Entering Turkey was one of those ‘goose bumb’ moments. Ready to step into a new continent Asia! We were exited without knowing what to expect at the border of Ipsala. We recently discovered as a Belgium citizen you don’t require an international passport, our Belgium ID was sufficient. All went well! Crossing the bridge between Europe and Asia had something magical. On the right hand side we had a view over trees in water and the left hand side a long queue of trucks (it seemed to be they had to take a mandatory rest before going into Greece).
We started to follow the main road D-100 heading towards Gellibolou in order to take a 15 min ferry to Lapseki where we continued our way up to Bandirma. From Bandirma we took another ferry of 3 hours that enters straight in the city center of Istanbul (make sure you check where the ferry will stop European or Anatolian side, it is forbidden to cross the bridge between the 2 sides, so if you would make the same mistake as us, we advise you to take the metro, this worked quiet well with the bikes, they are allowed, only not during peak time). This route is highly recommended! If you don’t want to cycle the main road entering Istanbul and avoid hell, take the route we took!
Most of the parts where enjoyable. Well paved roads, with a big safety shoulder to cycle on and most of the time reasonable amount of traffic. Of course some parts, entering cities, were less pleasant. The nicest part for us was between Lapseki and Biga. Going up and down on the hills enjoying the views with a combination of hills and sea.
After 4 days of cycling of which we wild camped the first 2 and stayed at a warmshower host Burak in Biga, we arrived in Istanbul at night. We planned to take a longer break here, to rest, to arrange visa’s, to discover the city, to meet-up with friends, to meet with other cyclist sharing information and simply enjoy … a list of things were planned and during the 4 days we have stayed we kind of did all the above. However not in a very efficient way, we felt tired and were lazy. The good thing was we had finally some time for ourselves (alone!), which you mentally need to prepare for the next few 100’s of km’s on the road.

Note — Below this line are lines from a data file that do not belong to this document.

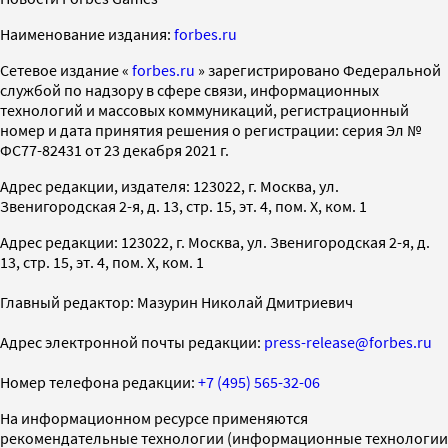
Наименование издания:
forbes.ru
Cетевое издание «
forbes.ru
» зарегистрировано Федеральной
службой по надзору в сфере связи, информационных
технологий и массовых коммуникаций, регистрационный
номер и дата принятия решения о регистрации: серия Эл №
ФС77-82431 от 23 декабря 2021 г.
Адрес редакции, издателя: 123022, г. Москва, ул.
Звенигородская 2-я, д. 13, стр. 15, эт. 4, пом. X, ком. 1
Адрес редакции: 123022, г. Москва, ул. Звенигородская 2-я, д.
13, стр. 15, эт. 4, пом. X, ком. 1
Главный редактор: Мазурин Николай Дмитриевич
Адрес электронной почты редакции:
press-release@forbes.ru
Номер телефона редакции:
+7 (495) 565-32-06
На информационном ресурсе применяются
рекомендательные технологии (информационные технологии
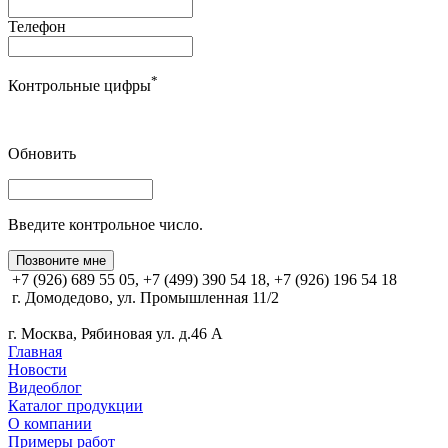
Телефон
*
Контрольные цифры
Обновить
Введите контрольное число.
Позвоните мне
+7 (926) 689 55 05, +7 (499) 390 54 18, +7 (926) 196 54 18
г. Домодедово, ул. Промышленная 11/2
г. Москва, Рябиновая ул. д.46 А
Главная
Новости
Видеоблог
Каталог продукции
О компании
Примеры работ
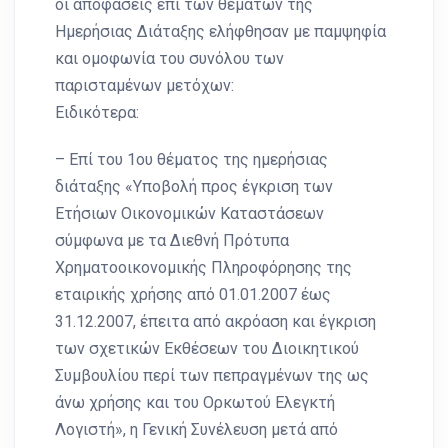
οι αποφάσεις επί των θεμάτων της
Ημερήσιας Διάταξης ελήφθησαν με παμψηφία
και ομοφωνία του συνόλου των
παρισταμένων μετόχων:
Ειδικότερα:
– Επί του 1ου θέματος της ημερήσιας
διάταξης «Υποβολή προς έγκριση των
Ετήσιων Οικονομικών Καταστάσεων
σύμφωνα με τα Διεθνή Πρότυπα
Χρηματοοικονομικής Πληροφόρησης της
εταιρικής χρήσης από 01.01.2007 έως
31.12.2007, έπειτα από ακρόαση και έγκριση
των σχετικών Εκθέσεων του Διοικητικού
Συμβουλίου περί των πεπραγμένων της ως
άνω χρήσης και του Ορκωτού Ελεγκτή
Λογιστή», η Γενική Συνέλευση μετά από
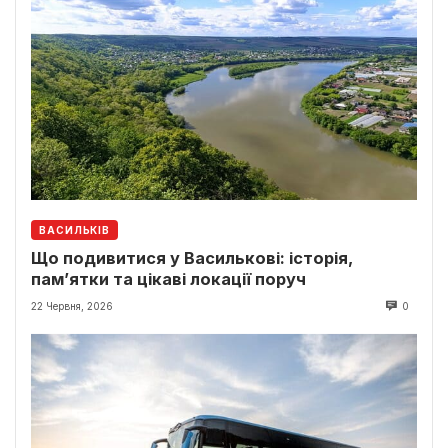
ВАСИЛЬКІВ
Що подивитися у Василькові: історія,
пам’ятки та цікаві локації поруч
22 Червня, 2026
0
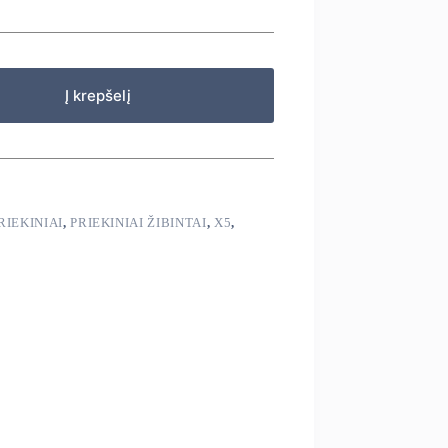
Į krepšelį
RIEKINIAI
,
PRIEKINIAI ŽIBINTAI
,
X5
,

Ready to head east we exit Istanbul via the coast site, with a nice 20 km drive till Pendik. Suddenly we exchanged the busy streets of Istanbul for a park. It was entering a different world. Again a route we would recommend (till Pendik). The next 130 km till Adapazari however weren’t pleasant at all. Image you cycle all the time on a highway, with a high level of noise from the trucks and an increasing amount of smog. It’s exhausting! But Sara had a good reason to go to Adapazari, as she wanted to visit her Toyota colleagues in the Toyota Motor Manufacturing Turkey, which was a great experience and another milestone we hit!
Luckily all the down moments are always followed by some positive experiences. When you feel horrible, you have to know that it’s just a stage and it will turn in something new again.
Turkey has been all about meeting people, having hours and hours of conversations about all kind of topics around the world (politics, culture, food, history), enjoying the hospitality of the Turkish families, a warm shower, good traditional food, a comfortable bed and even one of the families invited us for a day trip to share their passion of rock climbing. Due to bad weather it turned into a visit to an old village ‘Tralek’ and a nice walk around a lake up in the mountains. Big thank you for all the ones that made our time in Turkey great!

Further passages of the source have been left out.